▶ What you have to do
Report how many lines of these entries hold the string "MENSA"; reply with the number alone.

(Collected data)
=== Begin Enclosure ===
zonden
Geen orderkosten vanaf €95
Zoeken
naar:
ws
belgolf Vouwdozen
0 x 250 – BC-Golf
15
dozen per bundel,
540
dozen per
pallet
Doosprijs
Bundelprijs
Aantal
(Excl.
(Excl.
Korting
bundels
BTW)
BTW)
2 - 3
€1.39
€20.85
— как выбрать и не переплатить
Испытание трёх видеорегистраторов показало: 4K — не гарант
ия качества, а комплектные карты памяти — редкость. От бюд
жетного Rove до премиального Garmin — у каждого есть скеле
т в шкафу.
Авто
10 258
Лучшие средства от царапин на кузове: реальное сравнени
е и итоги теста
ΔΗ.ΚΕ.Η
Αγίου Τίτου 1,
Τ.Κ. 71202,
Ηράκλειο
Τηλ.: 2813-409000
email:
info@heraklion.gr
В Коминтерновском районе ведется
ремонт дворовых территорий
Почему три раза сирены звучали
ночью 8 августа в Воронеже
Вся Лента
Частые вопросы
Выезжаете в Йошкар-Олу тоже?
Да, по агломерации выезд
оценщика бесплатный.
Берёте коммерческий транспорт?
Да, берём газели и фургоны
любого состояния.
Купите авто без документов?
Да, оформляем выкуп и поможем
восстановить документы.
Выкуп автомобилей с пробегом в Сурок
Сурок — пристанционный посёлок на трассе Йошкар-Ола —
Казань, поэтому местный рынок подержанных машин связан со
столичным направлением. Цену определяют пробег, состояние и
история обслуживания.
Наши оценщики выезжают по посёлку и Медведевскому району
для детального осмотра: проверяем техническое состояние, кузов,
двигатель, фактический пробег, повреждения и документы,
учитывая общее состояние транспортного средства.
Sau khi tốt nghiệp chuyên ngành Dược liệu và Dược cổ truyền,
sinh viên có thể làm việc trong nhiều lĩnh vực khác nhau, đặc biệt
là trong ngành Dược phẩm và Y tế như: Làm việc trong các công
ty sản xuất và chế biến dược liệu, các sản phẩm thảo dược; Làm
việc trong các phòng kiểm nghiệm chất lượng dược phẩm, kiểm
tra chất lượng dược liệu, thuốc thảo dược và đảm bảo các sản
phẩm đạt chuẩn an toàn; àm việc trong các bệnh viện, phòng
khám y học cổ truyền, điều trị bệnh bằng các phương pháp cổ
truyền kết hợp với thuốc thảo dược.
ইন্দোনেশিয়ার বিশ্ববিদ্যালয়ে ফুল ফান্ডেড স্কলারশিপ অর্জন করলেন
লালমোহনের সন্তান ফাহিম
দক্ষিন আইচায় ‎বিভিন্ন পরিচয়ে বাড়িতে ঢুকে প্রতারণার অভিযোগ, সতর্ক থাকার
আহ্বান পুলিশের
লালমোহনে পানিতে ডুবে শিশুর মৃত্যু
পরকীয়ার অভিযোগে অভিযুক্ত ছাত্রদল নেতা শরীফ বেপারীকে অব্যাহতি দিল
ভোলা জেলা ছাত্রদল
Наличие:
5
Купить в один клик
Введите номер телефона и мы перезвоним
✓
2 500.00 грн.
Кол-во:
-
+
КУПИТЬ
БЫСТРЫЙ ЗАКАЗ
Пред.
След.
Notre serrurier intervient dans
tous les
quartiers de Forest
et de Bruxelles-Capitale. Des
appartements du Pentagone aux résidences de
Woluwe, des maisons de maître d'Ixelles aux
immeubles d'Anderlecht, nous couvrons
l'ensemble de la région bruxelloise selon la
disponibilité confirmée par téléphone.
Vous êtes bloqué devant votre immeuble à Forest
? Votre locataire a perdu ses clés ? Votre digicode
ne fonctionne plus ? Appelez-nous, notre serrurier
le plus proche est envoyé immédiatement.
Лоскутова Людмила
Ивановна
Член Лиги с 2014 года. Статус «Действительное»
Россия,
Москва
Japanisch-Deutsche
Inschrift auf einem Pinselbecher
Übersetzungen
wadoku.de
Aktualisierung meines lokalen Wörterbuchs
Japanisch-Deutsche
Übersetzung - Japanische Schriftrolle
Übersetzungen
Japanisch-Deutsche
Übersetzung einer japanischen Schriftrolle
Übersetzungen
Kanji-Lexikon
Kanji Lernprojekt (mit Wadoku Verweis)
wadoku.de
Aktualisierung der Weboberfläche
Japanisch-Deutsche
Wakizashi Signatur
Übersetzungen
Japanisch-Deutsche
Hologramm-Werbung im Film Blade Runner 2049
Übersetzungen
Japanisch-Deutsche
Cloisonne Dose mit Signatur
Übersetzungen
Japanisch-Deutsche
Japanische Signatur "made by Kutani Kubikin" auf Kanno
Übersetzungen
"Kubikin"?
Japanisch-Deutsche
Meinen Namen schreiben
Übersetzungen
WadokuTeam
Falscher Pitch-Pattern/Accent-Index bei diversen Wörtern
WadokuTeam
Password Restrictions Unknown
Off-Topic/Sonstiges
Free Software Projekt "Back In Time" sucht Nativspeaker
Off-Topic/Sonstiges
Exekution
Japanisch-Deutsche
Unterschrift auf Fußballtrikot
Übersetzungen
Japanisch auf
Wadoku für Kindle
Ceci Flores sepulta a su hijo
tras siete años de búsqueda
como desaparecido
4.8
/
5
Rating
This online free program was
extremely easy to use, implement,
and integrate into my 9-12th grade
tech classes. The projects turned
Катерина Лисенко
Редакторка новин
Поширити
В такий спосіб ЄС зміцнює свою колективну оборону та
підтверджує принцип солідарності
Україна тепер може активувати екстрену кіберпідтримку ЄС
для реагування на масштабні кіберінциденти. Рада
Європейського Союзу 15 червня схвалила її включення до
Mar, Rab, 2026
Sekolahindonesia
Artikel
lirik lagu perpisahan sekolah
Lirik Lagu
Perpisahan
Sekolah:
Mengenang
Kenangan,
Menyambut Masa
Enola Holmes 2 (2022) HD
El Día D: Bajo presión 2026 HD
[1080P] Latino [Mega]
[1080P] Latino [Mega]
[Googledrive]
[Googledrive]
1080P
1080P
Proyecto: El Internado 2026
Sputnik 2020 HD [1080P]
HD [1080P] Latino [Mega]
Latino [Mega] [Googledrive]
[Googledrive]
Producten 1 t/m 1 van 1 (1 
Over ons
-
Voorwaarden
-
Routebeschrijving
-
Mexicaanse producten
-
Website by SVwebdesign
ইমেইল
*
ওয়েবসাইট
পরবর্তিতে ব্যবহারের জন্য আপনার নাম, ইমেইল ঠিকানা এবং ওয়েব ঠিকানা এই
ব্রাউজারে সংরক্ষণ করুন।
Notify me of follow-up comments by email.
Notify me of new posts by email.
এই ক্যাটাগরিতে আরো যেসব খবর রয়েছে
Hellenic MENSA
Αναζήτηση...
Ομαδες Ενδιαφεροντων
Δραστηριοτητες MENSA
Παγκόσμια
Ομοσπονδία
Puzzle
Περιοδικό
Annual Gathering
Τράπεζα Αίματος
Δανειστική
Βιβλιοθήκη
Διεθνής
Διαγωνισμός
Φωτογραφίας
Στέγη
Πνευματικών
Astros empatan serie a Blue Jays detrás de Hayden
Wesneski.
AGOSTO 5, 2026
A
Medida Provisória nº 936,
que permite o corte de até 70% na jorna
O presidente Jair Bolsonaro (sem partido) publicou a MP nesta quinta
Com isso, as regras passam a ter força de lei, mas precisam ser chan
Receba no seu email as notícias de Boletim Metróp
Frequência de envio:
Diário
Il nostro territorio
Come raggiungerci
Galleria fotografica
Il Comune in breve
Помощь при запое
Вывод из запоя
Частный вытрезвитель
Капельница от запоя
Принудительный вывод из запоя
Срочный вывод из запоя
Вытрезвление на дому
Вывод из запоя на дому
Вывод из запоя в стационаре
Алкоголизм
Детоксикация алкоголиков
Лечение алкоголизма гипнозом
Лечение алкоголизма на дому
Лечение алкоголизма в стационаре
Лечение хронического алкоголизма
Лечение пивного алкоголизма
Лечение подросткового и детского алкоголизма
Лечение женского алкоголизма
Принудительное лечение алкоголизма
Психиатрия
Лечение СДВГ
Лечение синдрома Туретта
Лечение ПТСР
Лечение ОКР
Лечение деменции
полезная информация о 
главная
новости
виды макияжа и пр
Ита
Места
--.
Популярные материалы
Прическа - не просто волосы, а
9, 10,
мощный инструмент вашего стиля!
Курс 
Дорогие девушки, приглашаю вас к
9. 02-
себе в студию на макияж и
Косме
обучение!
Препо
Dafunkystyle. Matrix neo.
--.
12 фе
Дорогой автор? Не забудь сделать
=== End Enclosure ===
▶ Answer to the problem
2